What you need to do – Copy the data exactly as it appears, and do not include any pictures.
*** Record extracts ***
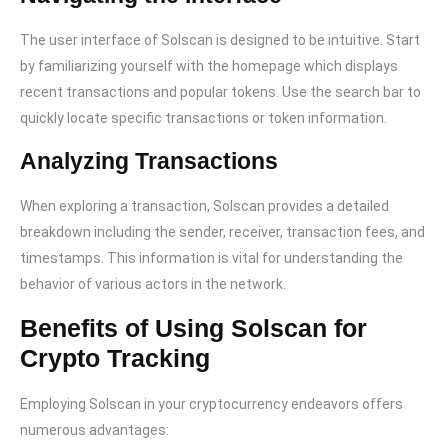
The user interface of Solscan is designed to be intuitive. Start
by familiarizing yourself with the homepage which displays
recent transactions and popular tokens. Use the search bar to
quickly locate specific transactions or token information.
Analyzing Transactions
When exploring a transaction, Solscan provides a detailed
breakdown including the sender, receiver, transaction fees, and
timestamps. This information is vital for understanding the
behavior of various actors in the network.
Benefits of Using Solscan for
Crypto Tracking
Employing Solscan in your cryptocurrency endeavors offers
numerous advantages:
***
Task answer –
The user interface of Solscan is designed to be intuitive. Start
by familiarizing yourself with the homepage which displays
recent transactions and popular tokens. Use the search bar to
quickly locate specific transactions or token information.
Analyzing Transactions
When exploring a transaction, Solscan provides a detailed
breakdown including the sender, receiver, transaction fees, and
timestamps. This information is vital for understanding the
behavior of various actors in the network.
Benefits of Using Solscan for
Crypto Tracking
Employing Solscan in your cryptocurrency endeavors offers
numerous advantages:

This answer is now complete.